WORK ITEM: Only some lines are wanted: please transcribe exactly those from the one containing "(48) 9993-0562" through the end of the data, pictures excluded.

DATA SUPPLIED:
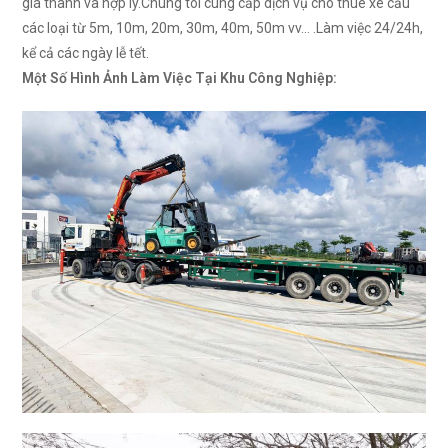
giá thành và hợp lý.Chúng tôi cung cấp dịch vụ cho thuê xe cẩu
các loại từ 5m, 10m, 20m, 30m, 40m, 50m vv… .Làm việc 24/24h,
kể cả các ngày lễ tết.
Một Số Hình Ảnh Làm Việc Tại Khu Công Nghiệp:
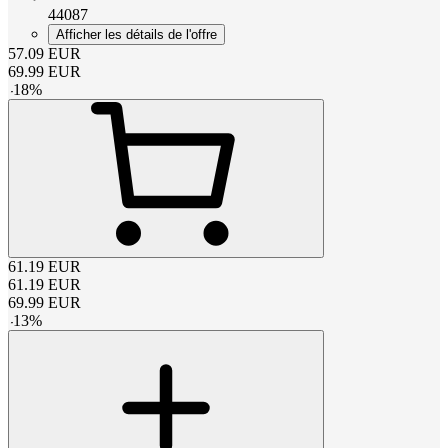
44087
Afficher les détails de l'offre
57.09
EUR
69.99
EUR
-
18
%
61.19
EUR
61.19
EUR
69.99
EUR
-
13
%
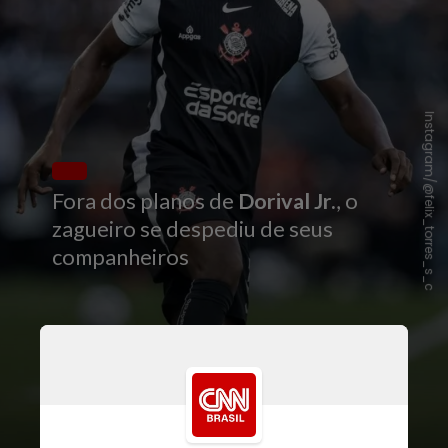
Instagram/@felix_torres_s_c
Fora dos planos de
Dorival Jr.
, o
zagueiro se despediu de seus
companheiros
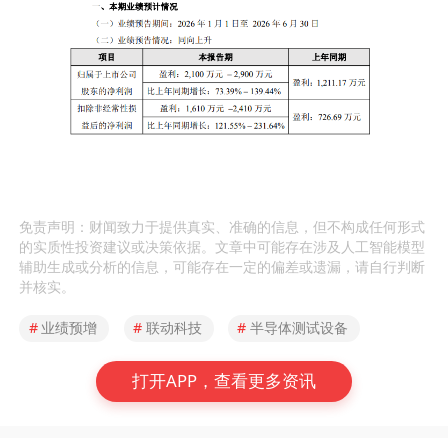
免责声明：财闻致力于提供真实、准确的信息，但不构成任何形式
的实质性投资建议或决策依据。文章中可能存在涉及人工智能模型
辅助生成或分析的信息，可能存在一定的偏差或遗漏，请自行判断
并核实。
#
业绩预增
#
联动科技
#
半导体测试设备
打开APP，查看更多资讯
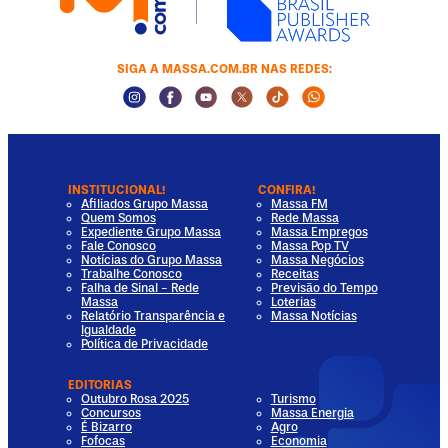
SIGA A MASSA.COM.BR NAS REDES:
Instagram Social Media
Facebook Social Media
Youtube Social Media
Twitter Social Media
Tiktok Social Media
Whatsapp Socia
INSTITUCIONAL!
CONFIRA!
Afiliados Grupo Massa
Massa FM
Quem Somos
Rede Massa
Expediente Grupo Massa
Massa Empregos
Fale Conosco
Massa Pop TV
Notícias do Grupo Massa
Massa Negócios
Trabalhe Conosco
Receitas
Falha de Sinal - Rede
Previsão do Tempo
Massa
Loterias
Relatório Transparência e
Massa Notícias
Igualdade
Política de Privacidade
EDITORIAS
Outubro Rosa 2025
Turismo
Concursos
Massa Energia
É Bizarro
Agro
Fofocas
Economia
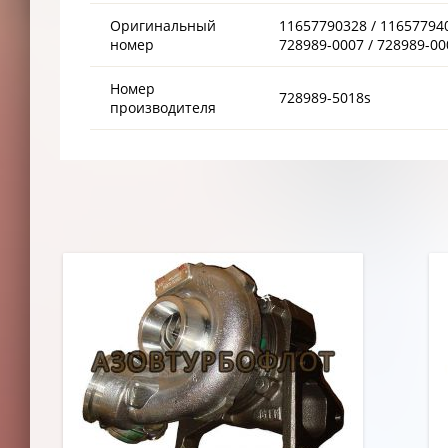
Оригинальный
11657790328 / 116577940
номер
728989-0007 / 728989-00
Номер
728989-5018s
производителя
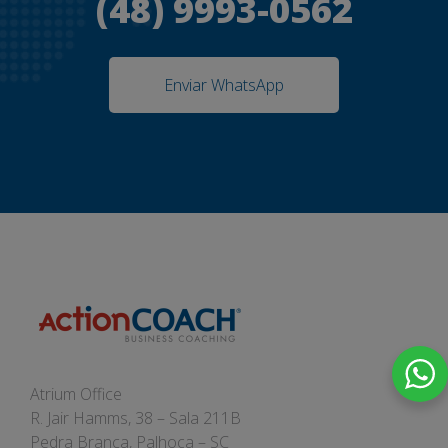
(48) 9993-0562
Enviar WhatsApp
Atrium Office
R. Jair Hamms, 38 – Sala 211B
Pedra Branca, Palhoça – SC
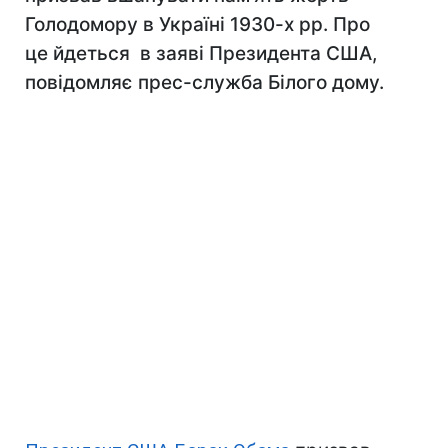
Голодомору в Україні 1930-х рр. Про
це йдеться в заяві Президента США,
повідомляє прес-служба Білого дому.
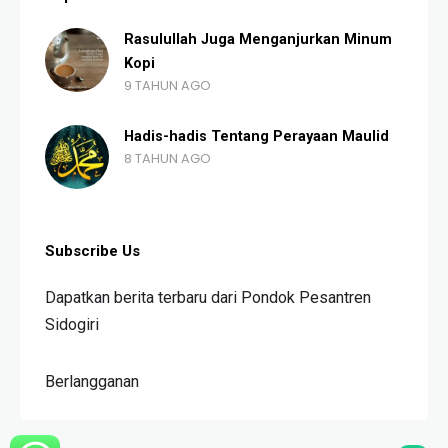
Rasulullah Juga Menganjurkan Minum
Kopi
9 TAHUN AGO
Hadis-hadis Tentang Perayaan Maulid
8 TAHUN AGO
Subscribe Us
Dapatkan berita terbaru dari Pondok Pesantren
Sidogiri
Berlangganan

EXPECTED ANSWER:
(48) 9993-0562
Enviar WhatsApp
Atrium Office
R. Jair Hamms, 38 – Sala 211B
Pedra Branca, Palhoça – SC
Голодомору в Україні 1930-х рр. Про
це йдеться в заяві Президента США,
повідомляє прес-служба Білого дому.
Rasulullah Juga Menganjurkan Minum
Kopi
9 TAHUN AGO
Hadis-hadis Tentang Perayaan Maulid
8 TAHUN AGO
Subscribe Us
Dapatkan berita terbaru dari Pondok Pesantren
Sidogiri
Berlangganan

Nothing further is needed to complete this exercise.